By the fourth day, tofu is soft and can release a little moisture. Lentils are more swollen and can begin to break apart; edamame is softer and duller; broccoli is very soft and may develop a stronger cabbage-like aroma; and carrots lose most of their crispness. I may eat a final bowl on the morning of Day 4, but I normally finish the batch by Day 3 and do not want it later on Day 4.

These are personal texture observations, not a food-safety test. The USDA advises refrigerating cooked leftovers promptly in shallow containers, limiting room-temperature exposure, and using refrigerated leftovers within three to four days. Its reheating guidance for leftovers is 165°F (74°C). Refrigerator temperature, cooling speed, and handling still matter. See USDA: Leftovers and Food Safety.

Optional changes that do not redefine the core bowl

Drained chickpeas can be added when another legume sounds good, but the core recipe already includes lentils and edamame. Avocado is also optional. If I use it, I keep it whole and cut it fresh at serving so it never goes into the microwave or sits in the prepared container.

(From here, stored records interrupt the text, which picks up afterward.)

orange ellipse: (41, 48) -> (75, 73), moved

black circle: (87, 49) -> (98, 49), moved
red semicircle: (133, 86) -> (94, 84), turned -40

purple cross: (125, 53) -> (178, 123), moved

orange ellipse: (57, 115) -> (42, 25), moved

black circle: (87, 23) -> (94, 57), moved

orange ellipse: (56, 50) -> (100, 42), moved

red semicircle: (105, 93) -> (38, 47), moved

The vegetables can be cooked in a skillet for 4–6 minutes instead of roasted. That shortcut keeps them bright and crisp, while the two-pan oven method is easier when all four portions are being prepared at once. The fixed structure remains quinoa, tofu, lentils, edamame, broccoli, carrots, arugula, pumpkin seeds, and lemon tahini-yogurt sauce.

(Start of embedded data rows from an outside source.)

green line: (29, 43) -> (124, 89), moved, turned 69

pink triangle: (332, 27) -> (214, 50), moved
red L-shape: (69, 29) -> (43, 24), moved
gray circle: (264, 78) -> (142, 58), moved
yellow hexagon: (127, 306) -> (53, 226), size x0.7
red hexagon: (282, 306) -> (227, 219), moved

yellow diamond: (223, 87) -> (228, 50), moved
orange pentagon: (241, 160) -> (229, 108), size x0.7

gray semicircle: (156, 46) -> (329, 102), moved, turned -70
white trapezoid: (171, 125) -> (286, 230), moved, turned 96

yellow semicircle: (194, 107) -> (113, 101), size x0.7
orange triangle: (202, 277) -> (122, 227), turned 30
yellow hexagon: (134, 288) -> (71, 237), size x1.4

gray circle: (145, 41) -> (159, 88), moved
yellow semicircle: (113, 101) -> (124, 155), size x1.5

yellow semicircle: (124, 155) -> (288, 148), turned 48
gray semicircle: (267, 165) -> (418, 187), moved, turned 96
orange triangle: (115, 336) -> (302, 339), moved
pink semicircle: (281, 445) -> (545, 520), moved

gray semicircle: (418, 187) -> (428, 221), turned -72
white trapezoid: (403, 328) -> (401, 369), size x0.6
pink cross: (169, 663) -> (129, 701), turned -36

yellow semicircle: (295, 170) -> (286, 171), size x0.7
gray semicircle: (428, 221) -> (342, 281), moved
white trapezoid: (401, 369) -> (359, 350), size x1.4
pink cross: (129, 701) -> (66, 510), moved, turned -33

Three details that preserve the contrast

  • Blot the tofu and give it space on the pan so its edges can brown.
  • Remove the broccoli and carrots before they lose all their bite.
  • Keep the arugula, sauce, and pumpkin seeds out of the reheatable container.

Allergen note

This recipe contains soy from the tofu and edamame, sesame from the tahini, and dairy from the Greek yogurt. Check every package label when cooking for an allergy, and use maple syrup rather than honey if that choice matters for the intended vegetarian diet.